Allí, en la oficina de correos, vemos al guardia jurado bostezar, ensayando con mueca de amabilidad una cara de desprecio a los que, como yo, no acabamos de compenetrarnos con la puerta automática, como si la puerta fuese sabia y supiese de qué pasta está hecho cada uno y qué secretos lleva uno consigo. La puerta que vacila, nos deja entrar y se cierra, nos deja entrar y no, ahora sí. Ya dentro, la carta, el sobre, pequeño, y el culo estupendo de una como sueca o por ahí manipulando unas cajas; sandalias, vestido/ camisón, media melena amarilla y piel de playa, de mar, todo salud.

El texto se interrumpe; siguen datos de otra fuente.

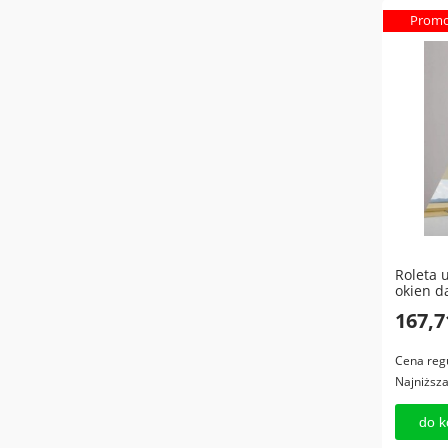
Promo
Roleta 
okien d
167,7
Cena reg
Najniższ
do k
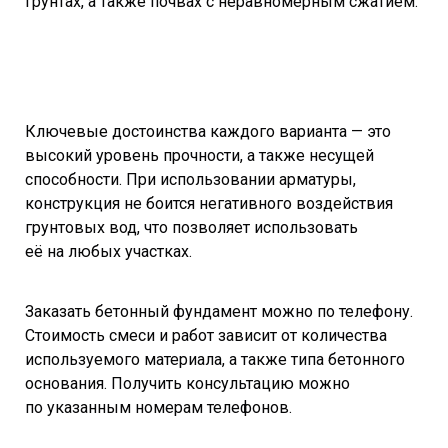
грунтах, а также почвах с неравномерным сжатием.
Ключевые достоинства каждого варианта — это
высокий уровень прочности, а также несущей
способности. При использовании арматуры,
конструкция не боится негативного воздействия
грунтовых вод, что позволяет использовать
её на любых участках.
Заказать бетонный фундамент можно по телефону.
Стоимость смеси и работ зависит от количества
используемого материала, а также типа бетонного
основания. Получить консультацию можно
по указанным номерам телефонов.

La carta, que abro, allí, de pie. No entiendo ni una palabra. O sólo una: Liquidación. Y después un plazo: UN MES. Así, en letras mayúsculas. ¿Un mes de vida?
Tengo ganas de ponerme de rodillas ante el guardia jurado, que me perdone por lo que sea que haya hecho, que me perdone la puerta. Algunos entran por la puerta como si conocieran a la puerta de toda la vida y estuviesen perfectamente compenetrados con sus manías y movimientos.
Sólo sé que la carta me llega a mí. No al otro, ese doble con el que nunca se acaba uno de cruzar, y que seguramente esté en una terraza tomándose una caña.